Never clamp a chest tube if bubbling is present, please! If you do, tension pneumothorax can develop quickly.
- Check the dressing and assess the tube integrity from the dressing to the tube unit, particularly if you see a continuous bubbling in the air leak monitor.
- Assess the Pain level! Chest tubes, especially large-bore ones, are painful, so please ensure adequate pain control.
- Ask them to ambulate. Chest tubes don’t mean they can’t be ambulated.
- Do they still need the chest tube?
Chest tube removal
The chest tube should only be removed by the team that placed and is actively managing it.
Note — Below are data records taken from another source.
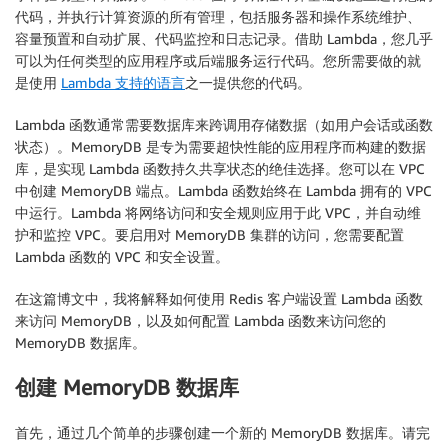
代码，并执行计算资源的所有管理，包括服务器和操作系统维护、
容量预置和自动扩展、代码监控和日志记录。借助 Lambda，您几乎
可以为任何类型的应用程序或后端服务运行代码。您所需要做的就
是使用
Lambda 支持的语言
之一提供您的代码。
Lambda 函数通常需要数据库来跨调用存储数据（如用户会话或函数
状态）。MemoryDB 是专为需要超快性能的应用程序而构建的数据
库，是实现 Lambda 函数持久共享状态的绝佳选择。您可以在 VPC
中创建 MemoryDB 端点。Lambda 函数始终在 Lambda 拥有的 VPC
中运行。Lambda 将网络访问和安全规则应用于此 VPC，并自动维
护和监控 VPC。要启用对 MemoryDB 集群的访问，您需要配置
Lambda 函数的 VPC 和安全设置。
在这篇博文中，我将解释如何使用 Redis 客户端设置 Lambda 函数
来访问 MemoryDB，以及如何配置 Lambda 函数来访问您的
MemoryDB 数据库。
创建 MemoryDB 数据库
首先，通过几个简单的步骤创建一个新的 MemoryDB 数据库。请完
Typically, the ICU, thoracic, cardiovascular, or trauma surgery team.
Removal is considered when:
- The active issue has been resolved, whether fluid or air.
- The lung has fully expanded.
- The patient is clinically stable.
For example, in cases of draining fluid, the amount in the collection compartment is consistently low; something like less than 20 cc/day for 1-2 days.
And for pneumothorax, you don’t see any air bubbles in the air leak monitor for 1-2 days, and the lung has fully expanded.
Typically chest tube is clamped for 12-24 hours (clamping deems the tube not functioning). If the patient’s conditions remained clinically stable with a stable CXR, then this means it’s time to remove the tube.
DO NOT CLAMP CHEST TUBE on your own unless you are part of the team who is actively managing it. DO NOT EVER CLAMP A TUBE IF YOU SEE AIR BUBBLES IN THE AIR LEAK MONITOR!
Some patients may need the chest tube for weeks and months, like malignant effusions. In such a case, a traditional chest tube can be replaced with a pigtail catheter to go home with.
Pitfalls & Warnings
- Don’t connect the chest tube to suction immediately after insertion to reduce the risk of re-expansion pulmonary edema. Re-expansion pulmonary edema is a non-cardiogenic edema that happens when a lung that’s been collapsed for days is rapidly reinflated — the fragile capillaries leak, flooding the alveoli. Management is supportive with oxygen, noninvasive ventilation, and cautious fluids. The real key is prevention: never drain too much, too fast.
Diuretics may worsen hypovolemia and are not recommended. The re-expansion pulmonary a non-cardiogenic edema driven by increased capillary permeability from reperfusion injury, not by fluid overload
- Watch for a blocked/clogged tube (no drainage but effusion enlarging). Sometimes, a thrombolytic is used for clogged tubes!
- Correct any tube kinking or dislodgment.